There are a couple of surprises here. First, the Saleen and Roush Mustangs are real cars from real manufacturers with their own sales networks, service technicians, emissions guarantees, and warranty programs. Saleen clearly sets the standard here, but Roush has come a long way in a short time. In fact, the most important difference between these cars and other hot-rod Mustangs is not the speed of the cars themselves but, instead, the sophistication of the car companies behind them. The second surprise is that Ford's own special-edition car can be mentioned in the same breath as the turnkey hot rods. There is nothing weak or half-hearted about the SVT Cobra, and it requires no apologies.

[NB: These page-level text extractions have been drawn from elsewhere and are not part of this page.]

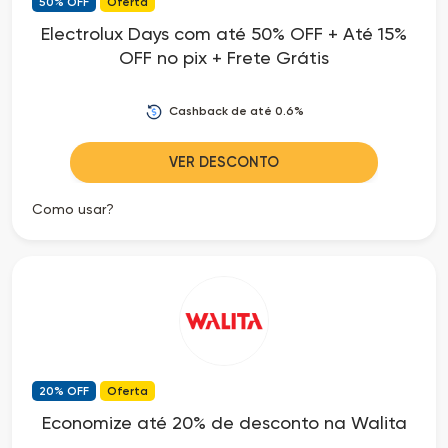
50% OFF
Oferta
Electrolux Days com até 50% OFF + Até 15%
OFF no pix + Frete Grátis
Cashback de até 0.6%
VER DESCONTO
Como usar?
20% OFF
Oferta
Economize até 20% de desconto na Walita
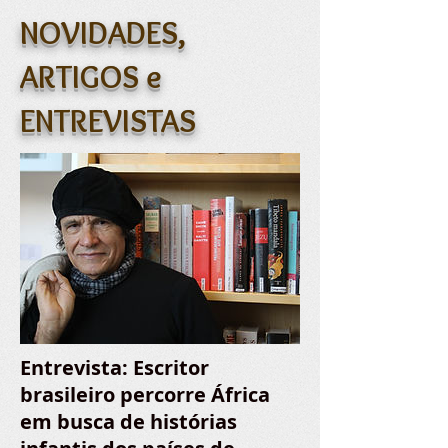
NOVIDADES,
ARTIGOS e
ENTREVISTAS
Entrevista: Escritor
brasileiro percorre África
em busca de histórias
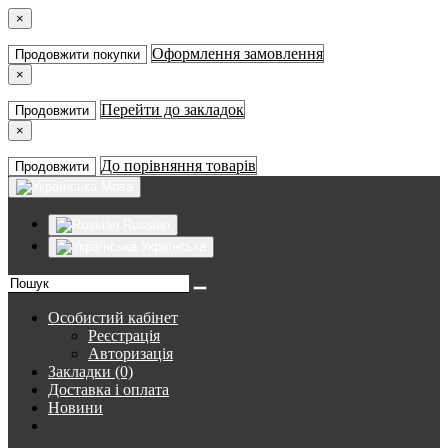
×
Оформлення замовлення
Продовжити покупки
×
Перейти до закладок
Продовжити
×
До порівняння товарів
Продовжити
Мова
Russian
Українська
Особистий кабінет
Реєстрація
Авторизація
Закладки (0)
Доставка і оплата
Новини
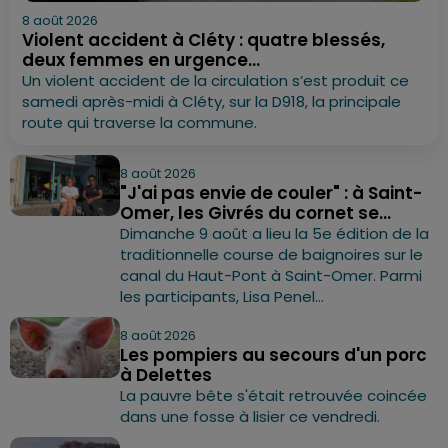
8 août 2026
Violent accident à Cléty : quatre blessés,
deux femmes en urgence...
Un violent accident de la circulation s’est produit ce
samedi après-midi à Cléty, sur la D918, la principale
route qui traverse la commune.
8 août 2026
"J'ai pas envie de couler" : à Saint-
Omer, les Givrés du cornet se...
Dimanche 9 août a lieu la 5e édition de la
traditionnelle course de baignoires sur le
canal du Haut-Pont à Saint-Omer. Parmi
les participants, Lisa Penel...
8 août 2026
Les pompiers au secours d'un porc
à Delettes
La pauvre bête s'était retrouvée coincée
dans une fosse à lisier ce vendredi.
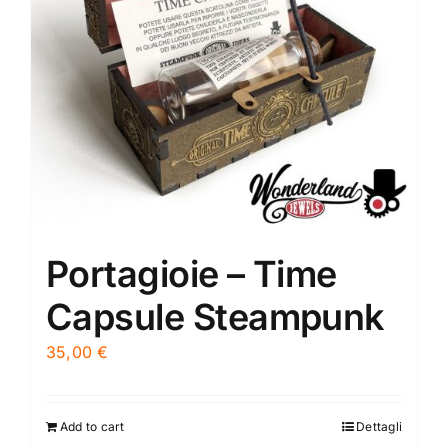
Portagioie – Time
Capsule Steampunk
35,00
€
Add to cart
Dettagli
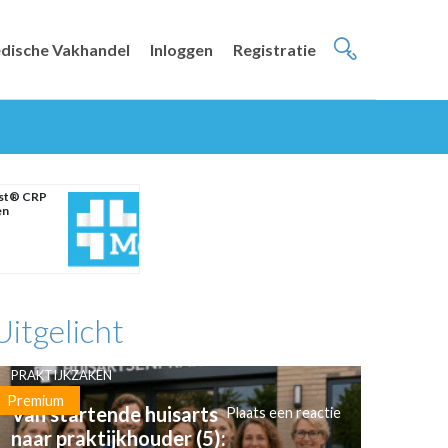
dische Vakhandel
Inloggen
Registratie
est® CRP
en
Uitgelicht
PRAKTIJKZAKEN
Premium
Van startende huisarts
Plaats een reactie
naar praktijkhouder (5):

In terms of character, we're really presented with three different cars. The SVT Cobra is a great daily driver. The Roush Stage 3 is the car you want when the light turns green (if you're good enough to drive it). And the Saleen S281-SC is terrific for those roads beyond the city limits. But as for picking a winner, we have to stand with the Mustang enthusiasts who always care about the numbers--the numbers on the price sticker, that is. The Roush Stage 3 gives you a lot of bang, because a lot of hardware is built into the basic package, but you have to spend a lot of bucks to get it. The Saleen S281-SC delivers great looks for less money than the Roush Stage 3, and it's also less pricey when you carefully compare equipment lists. But if you want real bang for the buck, then the SVT Cobra does the job. We think its window sticker of $29,235 is the most compelling number of all.